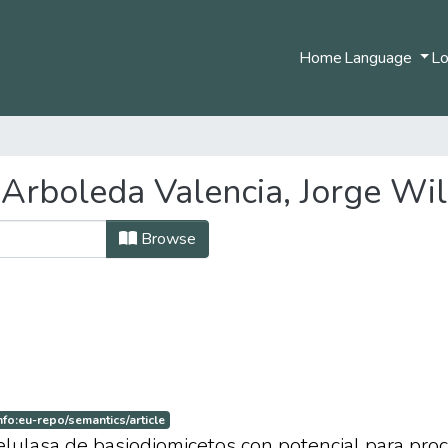
Home
Language
Lo
Arboleda Valencia, Jorge Wil
Browse
nfo:eu-repo/semantics/article
elulasa de basiodiomicetos con potencial para pro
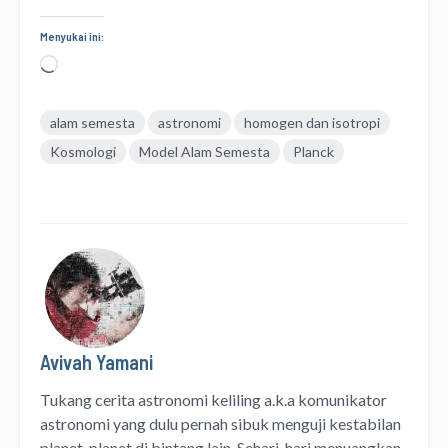
Menyukai ini:
Memuat...
alam semesta
astronomi
homogen dan isotropi
Kosmologi
Model Alam Semesta
Planck
Avivah Yamani
Tukang cerita astronomi keliling
a.k.a
komunikator
astronomi
yang dulu pernah sibuk menguji kestabilan
planet-planet di bintang lain. Sehari-hari menuangkan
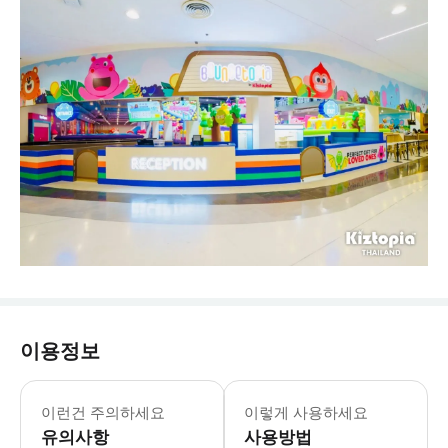
이용정보
센트럴 치앙마이 3층 월요일-목요일: 10:00
* 싱가포르에서 시작된 최고의 바운시 
이런건 주의하세요
이렇게 사용하세요
유의사항
사용방법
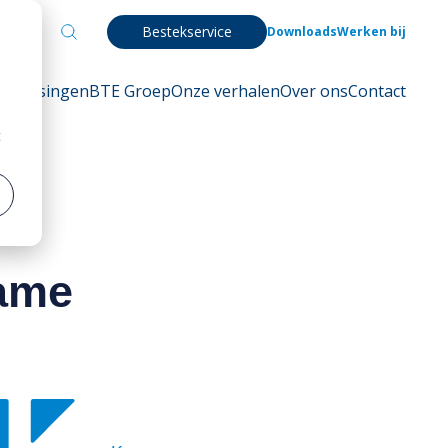
Bestekservice
Downloads
Werken bij
Oplossingen
BTE Groep
Onze verhalen
Over ons
Contact
t
zame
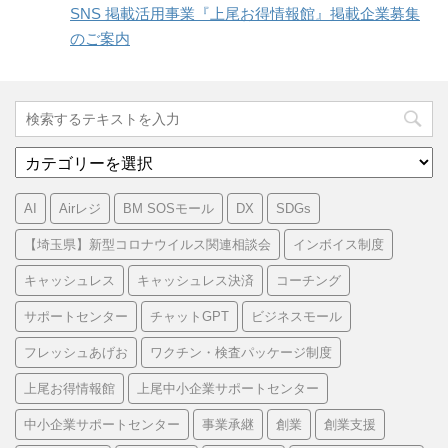
SNS 掲載活用事業『上尾お得情報館』掲載企業募集
のご案内
カ
テ
ゴ
AI
Airレジ
BM SOSモール
DX
SDGs
リ
ー
【埼玉県】新型コロナウイルス関連相談会
インボイス制度
キャッシュレス
キャッシュレス決済
コーチング
サポートセンター
チャットGPT
ビジネスモール
フレッシュあげお
ワクチン・検査パッケージ制度
上尾お得情報館
上尾中小企業サポートセンター
中小企業サポートセンター
事業承継
創業
創業支援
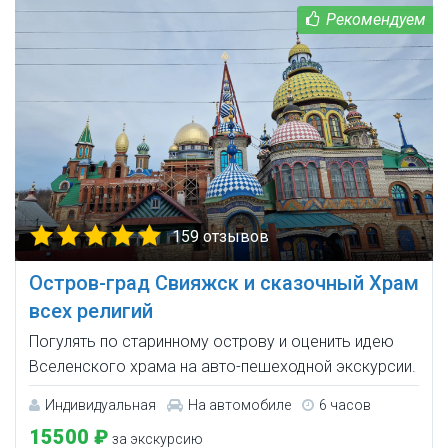
159 отзывов
Остров-град Свияжск и сказочный Храм
всех религий
Погулять по старинному острову и оценить идею
Вселенского храма на авто-пешеходной экскурсии.
Индивидуальная
На автомобиле
6 часов
15500 ₽
за экскурсию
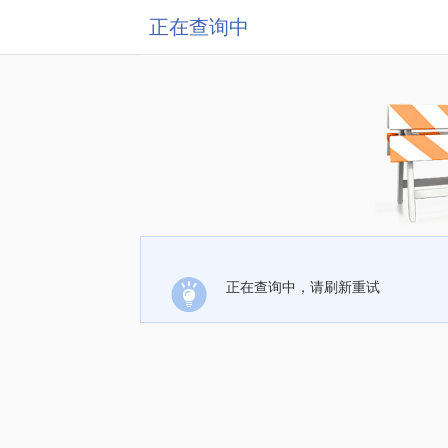
正在查询中
正在查询中，请刷新重试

→ Work to be completed
Before copying the data, remove the pictures. Then repeat the rest exactly.

→ Answer box
Home
Language
Lo
Arboleda Valencia, Jorge Wil
Browse
nfo:eu-repo/semantics/article
elulasa de basiodiomicetos con potencial para pro
Menyukai ini:
Memuat...
alam semesta
astronomi
homogen dan isotropi
Kosmologi
Model Alam Semesta
Planck
Avivah Yamani
Tukang cerita astronomi keliling
a.k.a
komunikator
astronomi
yang dulu pernah sibuk menguji kestabilan
planet-planet di bintang lain. Sehari-hari menuangkan
이용정보
센트럴 치앙마이 3층 월요일-목요일: 10:00
* 싱가포르에서 시작된 최고의 바운시 
이런건 주의하세요
이렇게 사용하세요
유의사항
사용방법
Bestekservice
Downloads
Werken bij
Oplossingen
BTE Groep
Onze verhalen
Over ons
Contact
t
zame
SNS 掲載活用事業『上尾お得情報館』掲載企業募集
のご案内
カ
テ
ゴ
AI
Airレジ
BM SOSモール
DX
SDGs
リ
ー
【埼玉県】新型コロナウイルス関連相談会
インボイス制度
キャッシュレス
キャッシュレス決済
コーチング
サポートセンター
チャットGPT
ビジネスモール
フレッシュあげお
ワクチン・検査パッケージ制度
上尾お得情報館
上尾中小企業サポートセンター
中小企業サポートセンター
事業承継
創業
創業支援
159 отзывов
Остров-град Свияжск и сказочный Храм
всех религий
Погулять по старинному острову и оценить идею
Вселенского храма на авто-пешеходной экскурсии.
Индивидуальная
На автомобиле
6 часов
15500 ₽
за экскурсию
正在查询中
正在查询中，请刷新重试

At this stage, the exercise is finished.